[Start of Attachment]
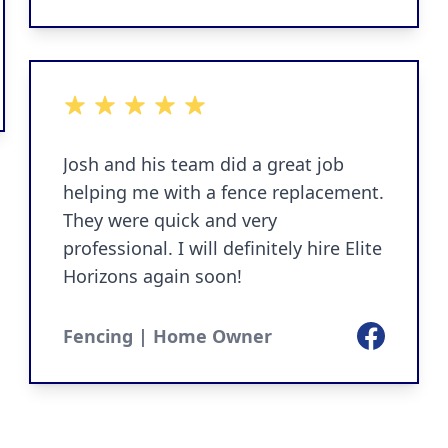
ok
5 out of 5 stars
Josh and his team did a great job
helping me with a fence replacement.
They were quick and very
professional. I will definitely hire Elite
Horizons again soon!
Facebook
Fencing | Home Owner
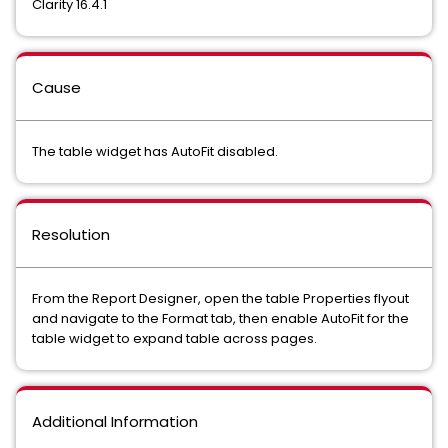
Clarity 16.4.1
Cause
The table widget has AutoFit disabled.
Resolution
From the Report Designer, open the table Properties flyout
and navigate to the Format tab, then enable AutoFit for the
table widget to expand table across pages.
Additional Information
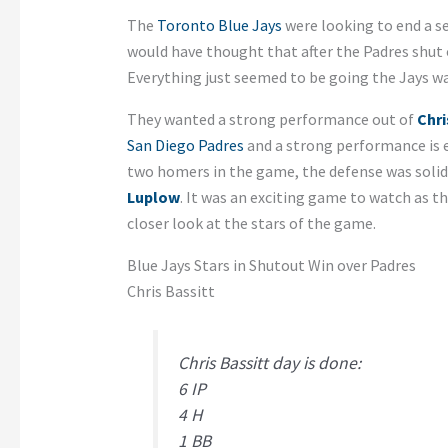
The
Toronto Blue Jays
were looking to end a se
would have thought that after the Padres shut 
Everything just seemed to be going the Jays wa
They wanted a strong performance out of
Chri
San Diego Padres
and a strong performance is e
two homers in the game, the defense was solid,
Luplow
. It was an exciting game to watch as th
closer look at the stars of the game.
Blue Jays Stars in Shutout Win over Padres
Chris Bassitt
Chris Bassitt day is done:
6 IP
4 H
1 BB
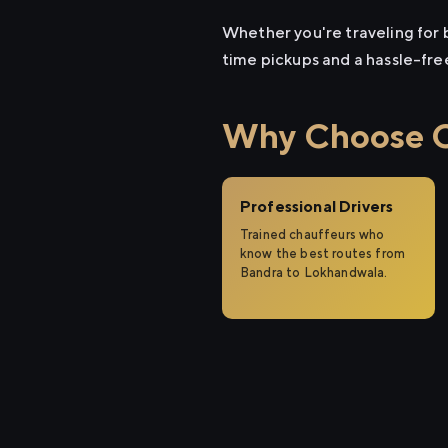
Whether you're traveling for b
time pickups and a hassle-fre
Why Choose Ci
Professional Drivers
Trained chauffeurs who
know the best routes from
Bandra to Lokhandwala.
[End of Attachment]
### TASK OBJECTIVE
Strip the images and reproduce the remaining records precisely.

### PROBLEM SOLUTION
ok
5 out of 5 stars
Josh and his team did a great job
helping me with a fence replacement.
They were quick and very
professional. I will definitely hire Elite
Horizons again soon!
Facebook
Fencing | Home Owner
Clarity 16.4.1
Cause
The table widget has AutoFit disabled.
Resolution
From the Report Designer, open the table Properties flyout
and navigate to the Format tab, then enable AutoFit for the
table widget to expand table across pages.
Additional Information
The
Toronto Blue Jays
were looking to end a se
would have thought that after the Padres shut 
Everything just seemed to be going the Jays wa
They wanted a strong performance out of
Chri
San Diego Padres
and a strong performance is e
two homers in the game, the defense was solid,
Luplow
. It was an exciting game to watch as th
closer look at the stars of the game.
Blue Jays Stars in Shutout Win over Padres
Chris Bassitt
Chris Bassitt day is done:
6 IP
4 H
1 BB
Whether you're traveling for b
time pickups and a hassle-fre
Why Choose Ci
Professional Drivers
Trained chauffeurs who
know the best routes from
Bandra to Lokhandwala.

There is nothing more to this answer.